Tesla’s already quite impressive Supercharger network of charging stations grew by around 50% in 2015, going by the latest figures from the company. The company’s DC fast-charging network now includes 593 stations and 3439 individual stalls — spread across North America, Europe, Asia, and Australia.
Those numbers represent a roughly 48% year-on-year increase in location numbers, and a 71% year-on-year increase in charging plug numbers.

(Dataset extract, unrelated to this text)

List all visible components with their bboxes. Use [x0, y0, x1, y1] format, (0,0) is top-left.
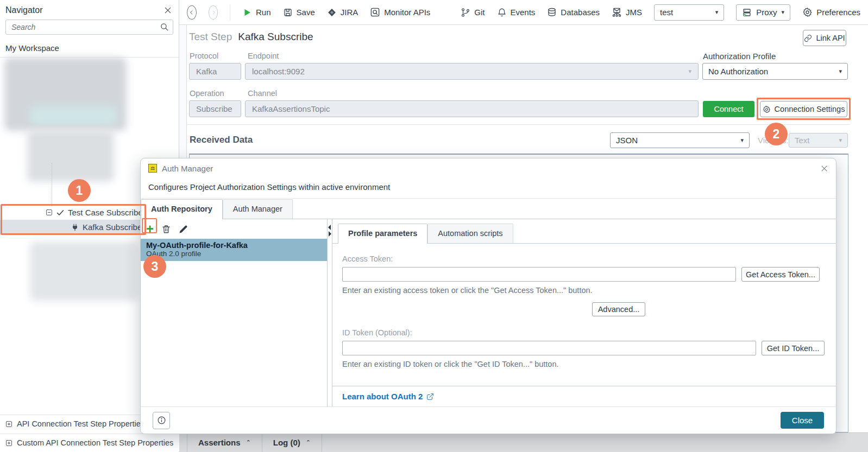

The company recently noted that it’ll be increasing plug numbers at many stations, presumably in anticipation of the launch of the Model 3 and rising sales.
On that subject Green Car Reports recently had some interesting comments:
Some of those extra plugs may be crucially needed, as demand for Superchargers remains high during peak usage periods. Over the holiday season, increased traffic led to congestion at several Supercharger sites during one of the busiest times for travel of the year.
At the Tejon Ranch Supercharger site in Lebec, California, as many as 15 cars queued up at a time — and drivers waited up to two hours to plug in. Scenarios like this aren’t the norm for Supercharger users, but Tesla will likely have to continue coping increased congestion in the coming years.
A good point, though the Supercharger network is set to continue to grow rapidly over the next few years. (Take a look at the image below, depicting stations expected to be done by the end of the year.) That said, if Tesla does manage to sell half a million cars a year by 2020, then the network will need to grow exponentially before then.
The whole supercharger thing is a teaser scam. The more cars they sell and the more they pretend it’s a good car for longer trips the more demand they will create for supercharger use. But unlike an ICE station it takes 45 minutes to charge. Imagine the back up at your normal gas station if pumping took 45 minutes and then add in the very very limited number of supercharging stations. It is a silly joke that will never work mathematically.
Superchargers are for long journeys. Most Tesla owners use them seldolm to never; your regular charging is done at home.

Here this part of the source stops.